Skip to main content
In a live voice agent the end user often starts speaking while the agent is still talking. When your VAD (voice-activity detection) detects this, call cancelCurrent() to stop generation for the current turn immediately — without closing the WebSocket. This differs from endSession() / {"close": true}, which ends the turn gracefully: it flushes whatever text is still buffered and drains the remaining audio (see Turn lifecycle). A barge-in does the opposite — it abandons the turn:
  • The actively-generating sentence is cancelled mid-stream.
  • Any text that was buffered or queued but not yet spoken is dropped.
  • No further audio chunks for the cancelled turn are emitted after the acknowledgement. No final (end-of-audio) frame is sent for a cancelled turn — the interrupted ack takes its place.
  • The WebSocket stays open, so you can send() the next user turn immediately (session config is re-sent automatically on that first send).
The call resolves once the server acknowledges with {"interrupted": true} (or after a short quiet timeout if the server has gone silent).
async with client.tts.streaming_session(voice_id=1071) as session:
    async for chunk in session.send("This is a very long answer that the user "):
        play_audio(chunk)

    # VAD detected the user speaking over the agent — barge in:
    await session.cancel_current()

    # Socket is still open — start the next turn right away:
    async for chunk in session.send("Sure, what would you like instead?", flush=True):
        play_audio(chunk)
Stop your local audio playback as soon as you call cancelCurrent() — don’t wait for the acknowledgement. A few audio frames already in transit may still arrive before the server confirms the cancel; the onInterrupted callback (JS/Java) marks the point after which no more frames for the cancelled turn will come.
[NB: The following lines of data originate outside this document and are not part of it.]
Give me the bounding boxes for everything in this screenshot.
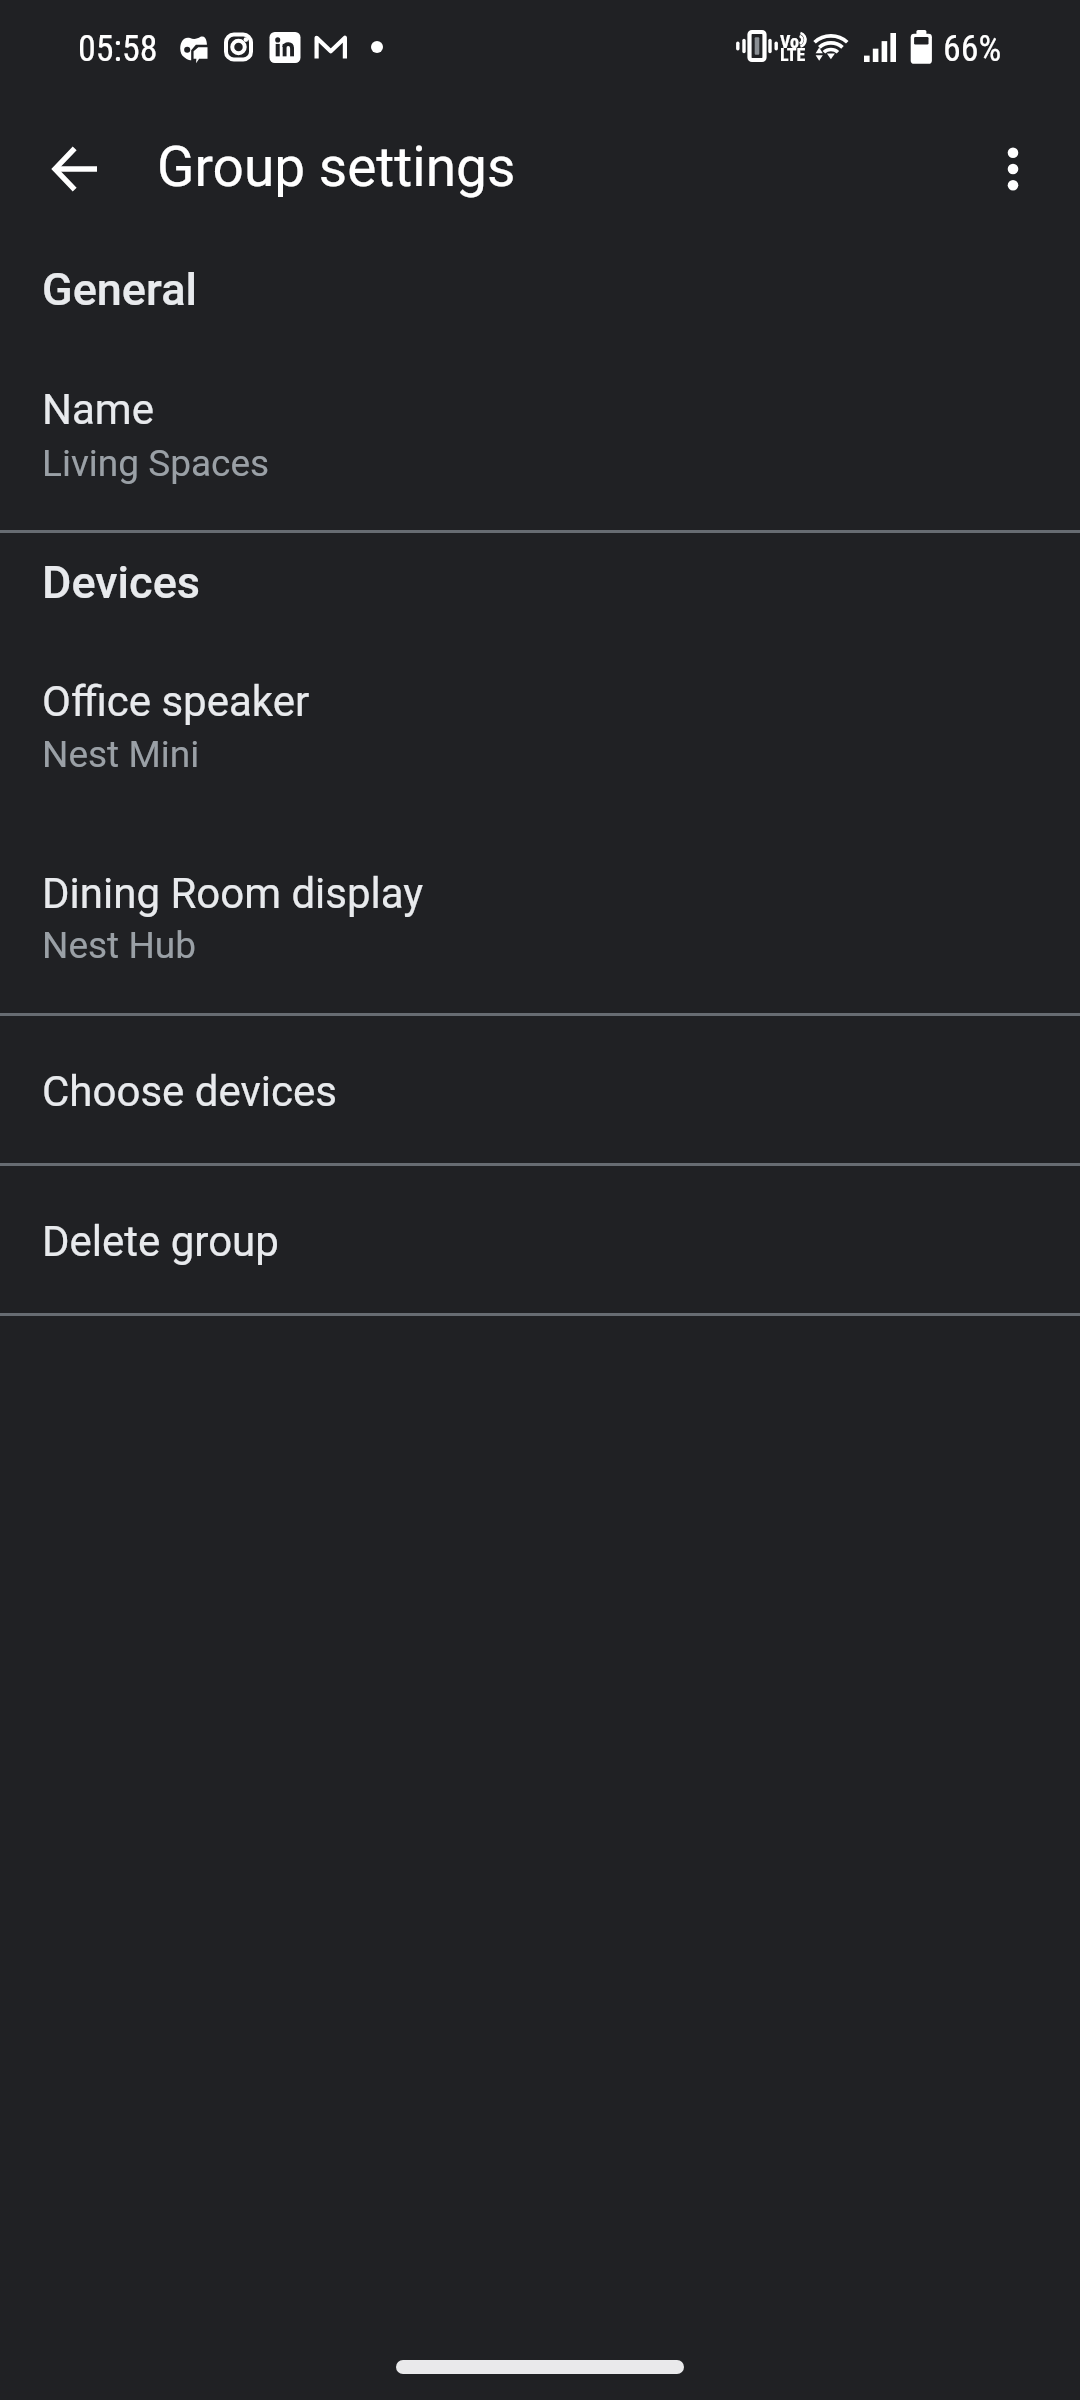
button[interactable]: Dining Room display	[0, 830, 1080, 1005]
staticText: General	[42, 263, 198, 316]
button[interactable]: Back	[31, 124, 121, 214]
staticText: Nest Mini	[42, 733, 200, 776]
staticText: 66%	[943, 28, 1002, 70]
button[interactable]: Name	[0, 346, 1080, 521]
staticText: Devices	[42, 556, 201, 609]
button[interactable]: More options	[968, 124, 1058, 214]
staticText: Living Spaces	[42, 442, 270, 485]
staticText: Group settings	[157, 135, 516, 199]
staticText: Choose devices	[42, 1067, 337, 1116]
button[interactable]: Delete group	[0, 1166, 1080, 1314]
staticText: Nest Hub	[42, 924, 196, 967]
staticText: Dining Room display	[42, 869, 424, 918]
staticText: Name	[42, 385, 154, 434]
staticText: Office speaker	[42, 677, 310, 726]
staticText: Delete group	[42, 1217, 279, 1266]
staticText: 05:58	[78, 28, 158, 70]
staticText: LTE	[780, 44, 806, 65]
button[interactable]: Choose devices	[0, 1016, 1080, 1164]
staticText: Vo	[780, 31, 799, 52]
button[interactable]: Office speaker	[0, 638, 1080, 813]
Barge-in on multi-context sessions

For multi-context sessions, barge-in is per context: call closeContext(contextId, true) (JS/Java) / close_context(context_id, immediate=True) (Python), or send {"close_context": true, "context_id": "...", "immediate": true} on the raw socket. The targeted context’s in-flight generation is cancelled and its buffered text dropped; other contexts and the connection stay open.